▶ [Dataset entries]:

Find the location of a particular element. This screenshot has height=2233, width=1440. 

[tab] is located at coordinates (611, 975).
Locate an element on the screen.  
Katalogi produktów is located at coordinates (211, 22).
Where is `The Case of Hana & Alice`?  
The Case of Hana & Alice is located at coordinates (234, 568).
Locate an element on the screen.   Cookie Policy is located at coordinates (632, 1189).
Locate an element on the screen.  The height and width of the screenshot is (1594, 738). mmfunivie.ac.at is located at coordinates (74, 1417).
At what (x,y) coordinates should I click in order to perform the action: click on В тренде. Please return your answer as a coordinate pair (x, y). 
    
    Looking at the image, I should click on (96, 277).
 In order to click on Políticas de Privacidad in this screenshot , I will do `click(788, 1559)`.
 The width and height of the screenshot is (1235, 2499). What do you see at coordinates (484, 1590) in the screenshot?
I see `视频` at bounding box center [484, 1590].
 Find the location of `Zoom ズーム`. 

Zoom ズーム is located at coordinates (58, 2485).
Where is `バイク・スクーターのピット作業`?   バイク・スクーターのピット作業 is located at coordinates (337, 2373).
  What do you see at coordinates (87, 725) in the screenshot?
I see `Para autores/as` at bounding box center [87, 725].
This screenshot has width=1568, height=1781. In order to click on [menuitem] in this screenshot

▶ [Task to carry out]:
Using the exact wording, write out all of the records.

▶ [Answer to this task]:
Find the location of a particular element. This screenshot has height=2233, width=1440. 

[tab] is located at coordinates (611, 975).
Locate an element on the screen.  
Katalogi produktów is located at coordinates (211, 22).
Where is `The Case of Hana & Alice`?  
The Case of Hana & Alice is located at coordinates (234, 568).
Locate an element on the screen.   Cookie Policy is located at coordinates (632, 1189).
Locate an element on the screen.  The height and width of the screenshot is (1594, 738). mmfunivie.ac.at is located at coordinates (74, 1417).
At what (x,y) coordinates should I click in order to perform the action: click on В тренде. Please return your answer as a coordinate pair (x, y). 
    
    Looking at the image, I should click on (96, 277).
 In order to click on Políticas de Privacidad in this screenshot , I will do `click(788, 1559)`.
 The width and height of the screenshot is (1235, 2499). What do you see at coordinates (484, 1590) in the screenshot?
I see `视频` at bounding box center [484, 1590].
 Find the location of `Zoom ズーム`. 

Zoom ズーム is located at coordinates (58, 2485).
Where is `バイク・スクーターのピット作業`?   バイク・スクーターのピット作業 is located at coordinates (337, 2373).
  What do you see at coordinates (87, 725) in the screenshot?
I see `Para autores/as` at bounding box center [87, 725].
This screenshot has width=1568, height=1781. In order to click on [menuitem] in this screenshot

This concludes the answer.